Re: <DKIM> Re: Paranoid mode for RAID-1 ?

David Brown <david.brown@xxxxxxxxxxxx> · Mon, 27 Apr 2015 12:54:17 +0200

On 27/04/15 12:18, Jean-Baptiste Thomas wrote:
> On 2015-04-27 20:45 +1200, Pieter De Wit wrote:
> 
>> Sorry for jumping in late - but let's say it does "work" and a
>> drive returns an error, is that data lost ? Or which drive is
>> "right"?
> 
> (Assuming that by "returns an error", you mean succeeds but the
> data does not no match what the other(s) returned.)
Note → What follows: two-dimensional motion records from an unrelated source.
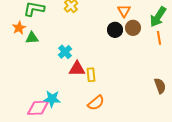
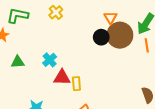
brown circle: (133, 28) -> (120, 35), size x1.6
green triangle: (32, 38) -> (18, 62), moved

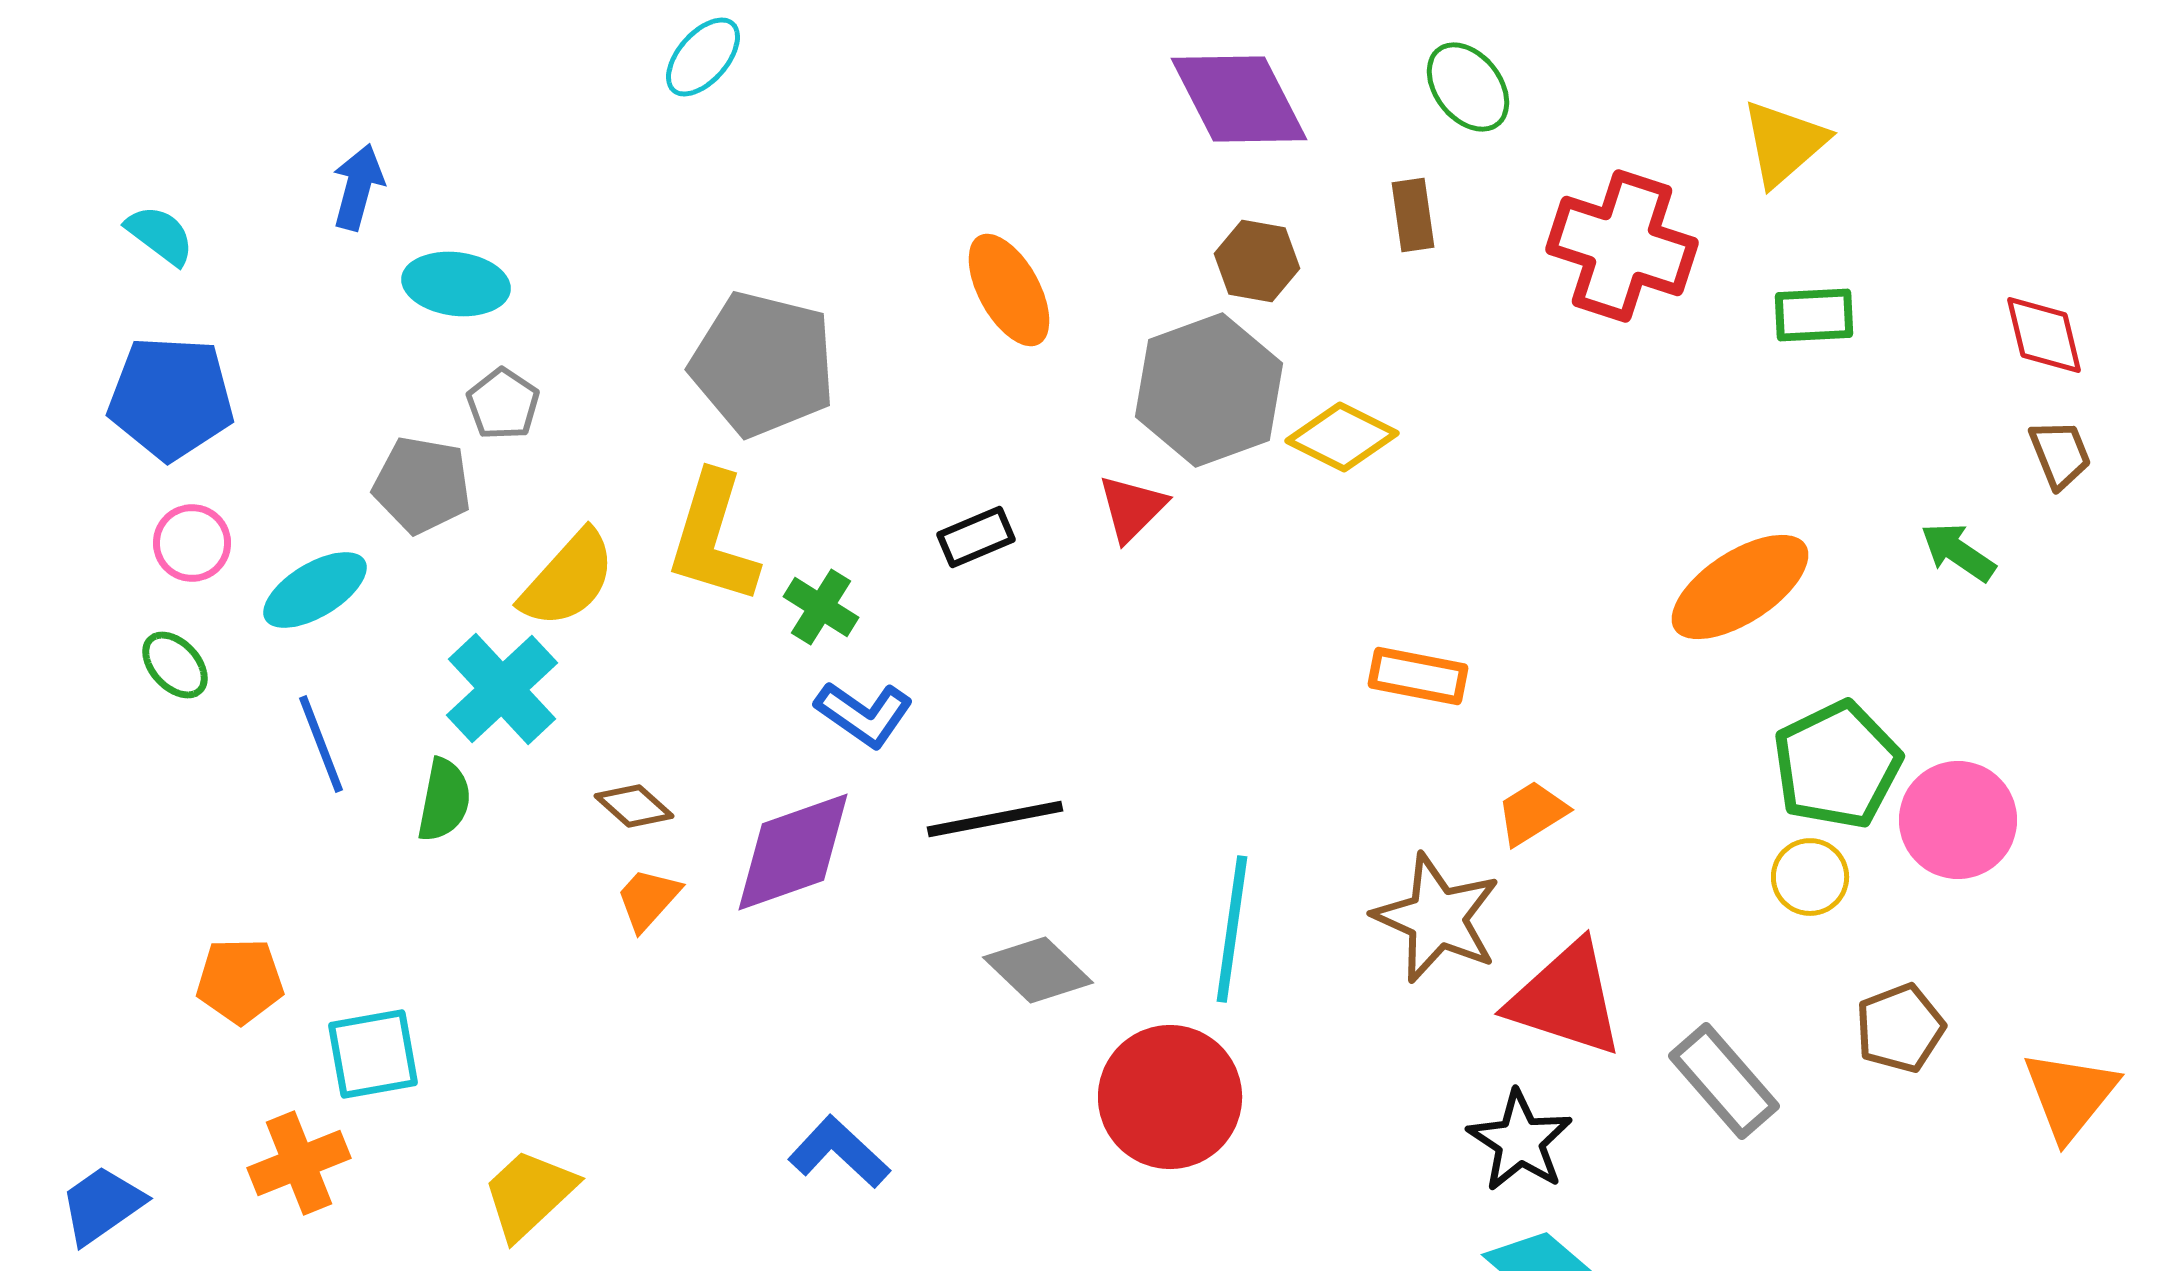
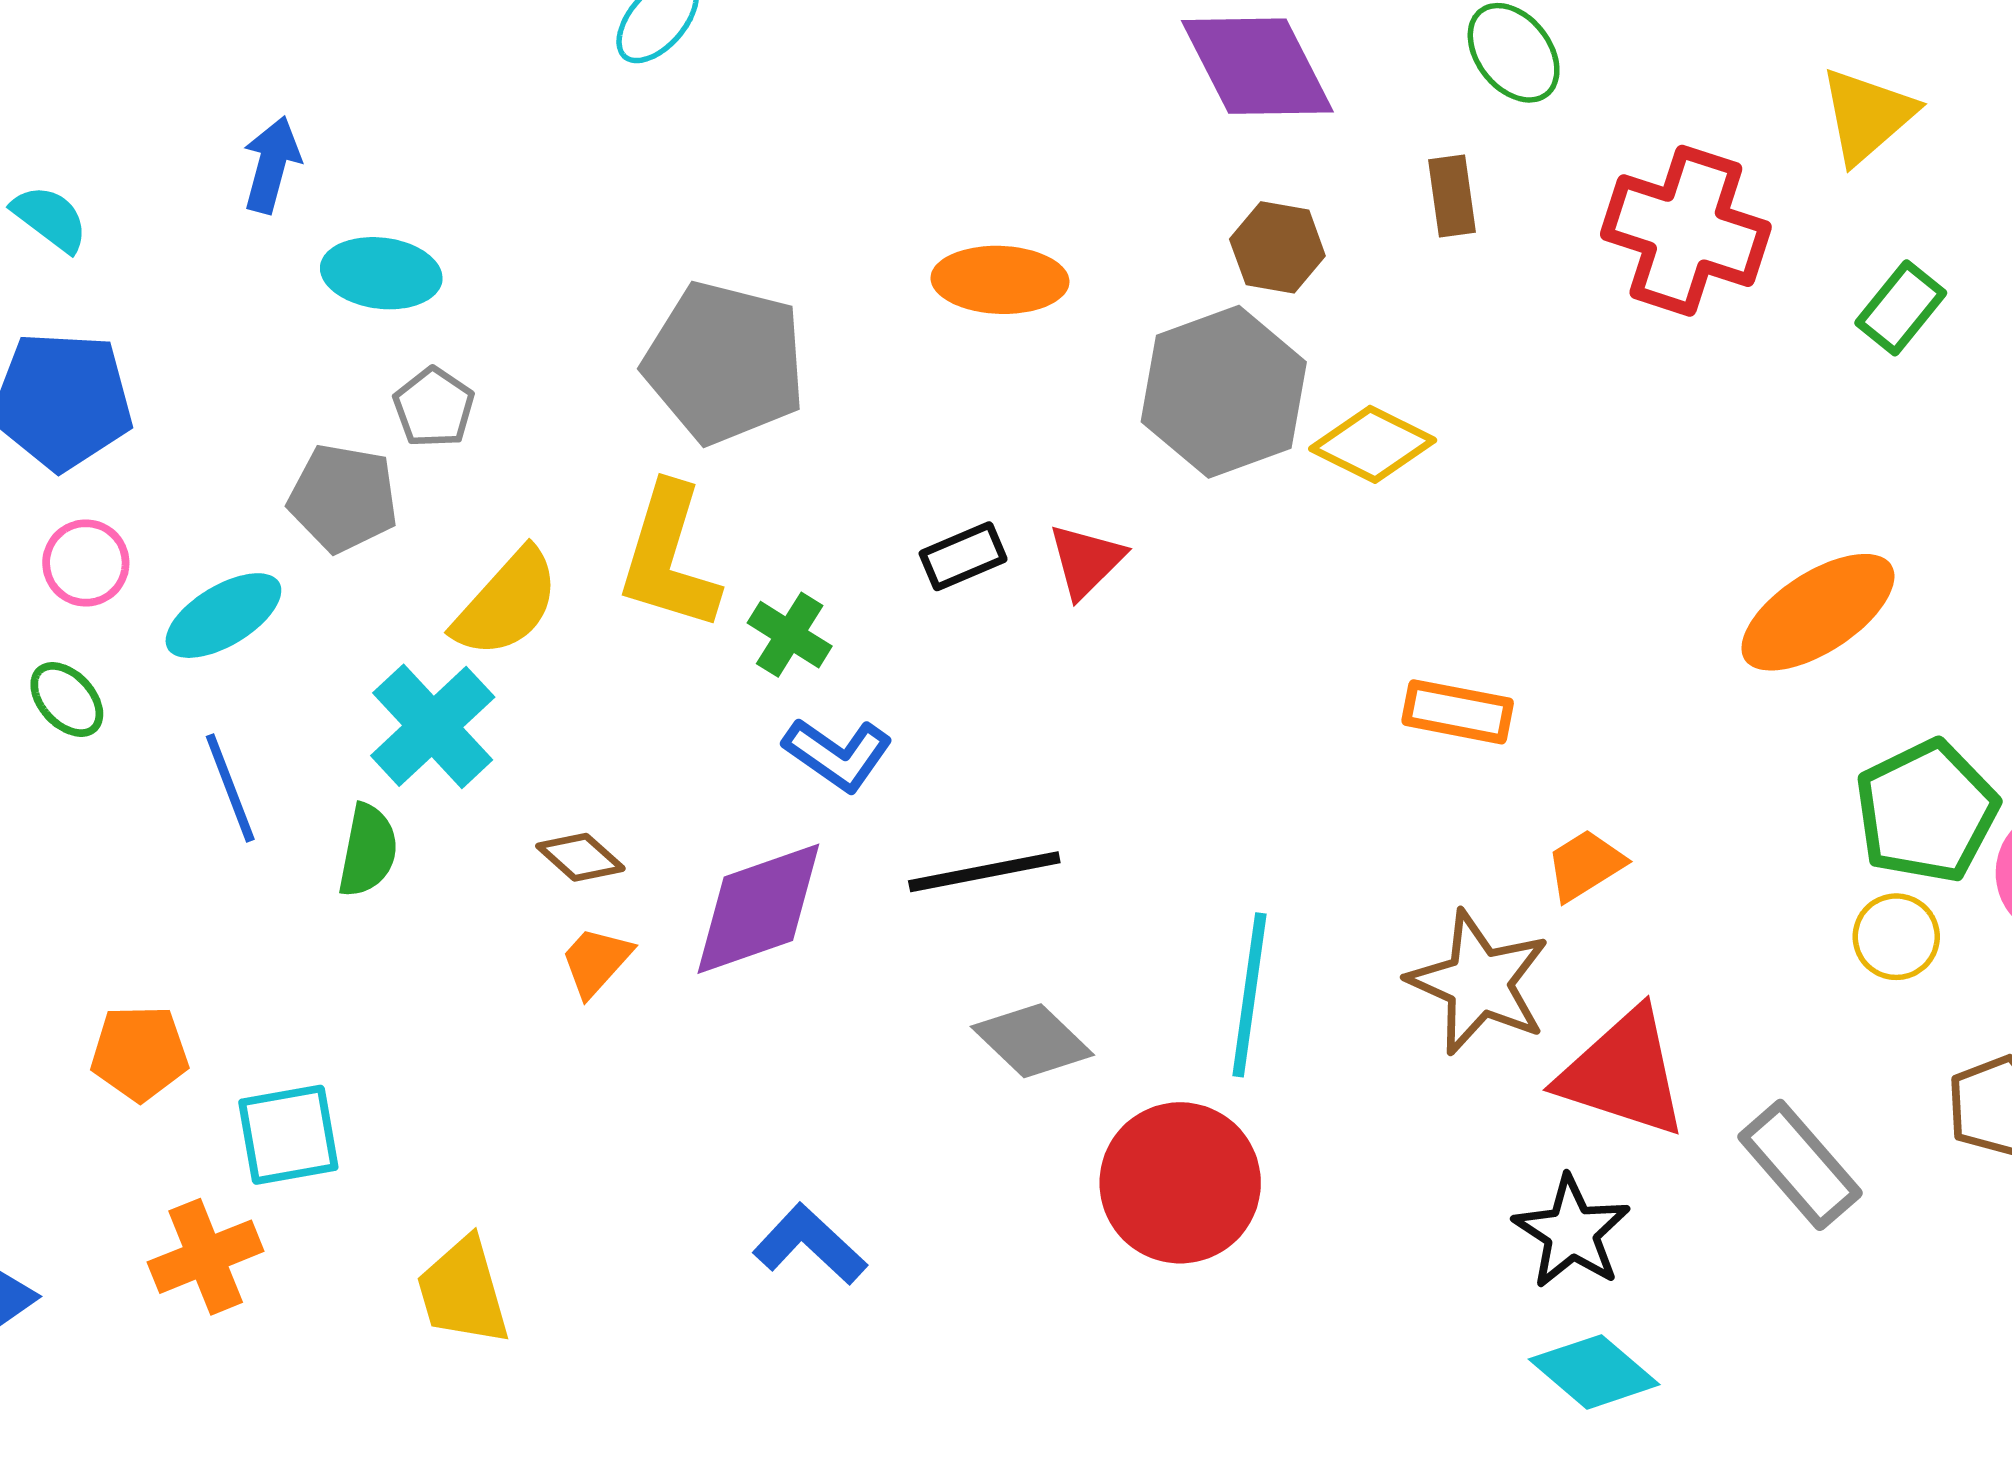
orange ellipse: (1009, 290) -> (1000, 280), turned -59
green rectangle: (1814, 315) -> (1901, 308), turned -48
red triangle: (1132, 508) -> (1086, 561), moved
yellow trapezoid: (529, 1194) -> (463, 1291), turned -63

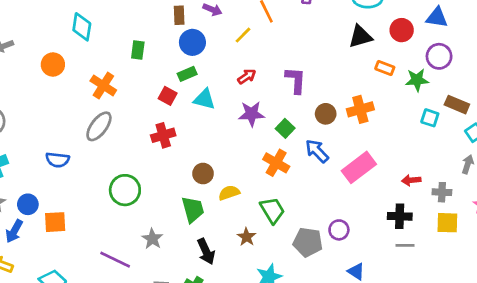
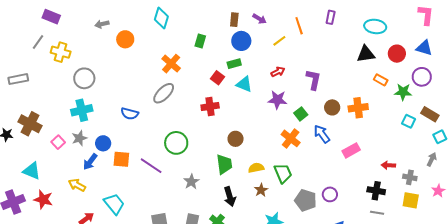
orange circle: (53, 65) -> (125, 39), moved
pink rectangle: (359, 167) -> (351, 150), size x0.7
yellow semicircle: (229, 193) -> (256, 168), moved
purple line: (115, 260) -> (151, 166), moved

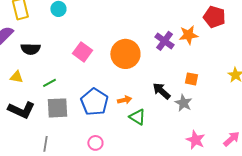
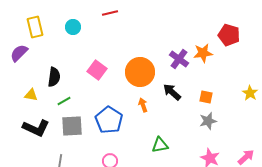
black semicircle: (30, 49) -> (54, 77), moved, turned -84
black arrow: (161, 91) -> (172, 92), moved
orange arrow: (124, 100) -> (143, 105), moved, turned -96
gray star: (183, 103) -> (208, 121), moved, turned 30
green triangle: (137, 117) -> (160, 145), moved, turned -42

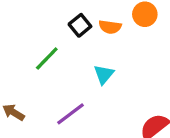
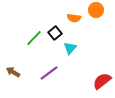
black square: (80, 25) -> (55, 33), moved

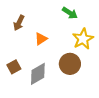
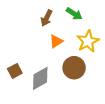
brown arrow: (19, 23) -> (47, 18), moved
orange triangle: (41, 39) -> (56, 41), moved

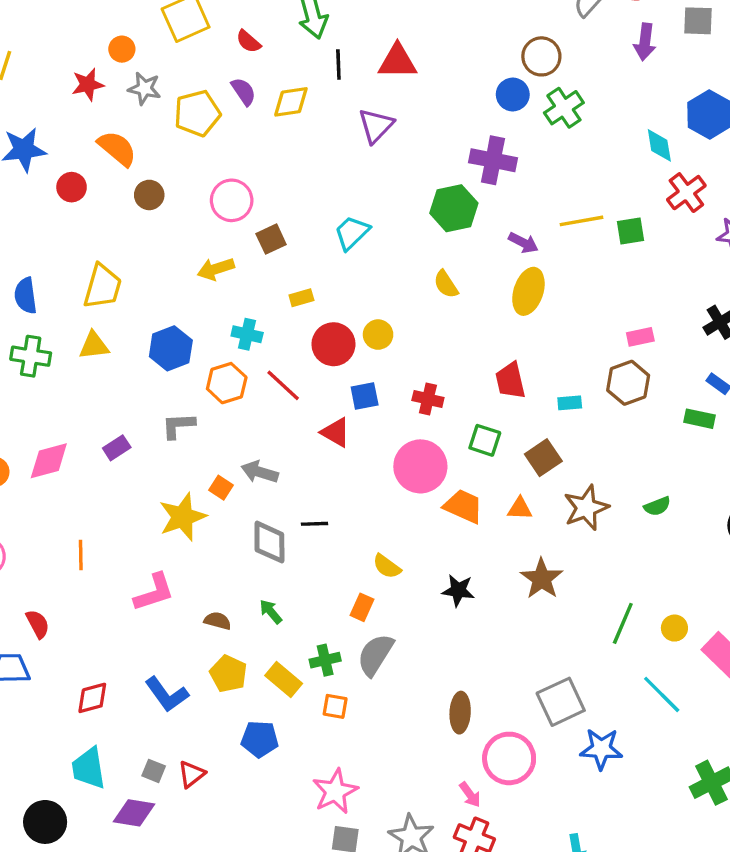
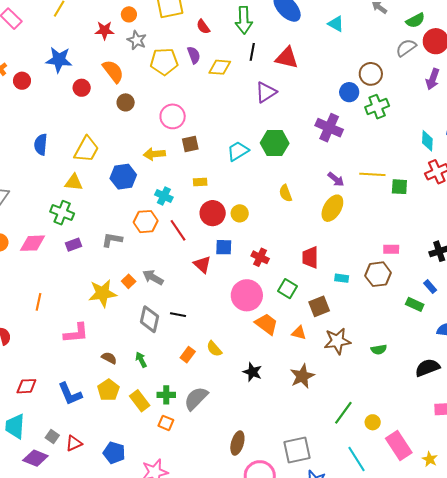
green hexagon: (454, 208) -> (275, 143), moved
blue hexagon: (171, 348) -> (123, 177), moved
green cross: (31, 356) -> (62, 213), moved
orange rectangle: (362, 607) -> (188, 355), moved
blue pentagon: (260, 739) -> (114, 453), moved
The alternative interpretation here is that the drive returns an error
message saying it couldn't read the sector - then it's just standard
RAID (get the data from the other disks).  So we are looking here at the
extremely rare situation where there is an error but the drive (or
controller) does not detect it.

> 
> Let's say there is a setting for how many components must agree.
> If they're not unanimous, read all the other components and look
> for a majority. The components in the minority are flagged
> faulty and the array is degraded but the read succeeds.
> 
> If there is no majority, retry a few times. If a majority is
> found, all components which ever were in the minority are
> flagged faulty and the array is degraded but the read succeeds.
> 
> If no majority is found, degrade all components, fail the read
> and stop the array. Or whatever is needed to prevent all further 
> writes to this array and let the user investigate.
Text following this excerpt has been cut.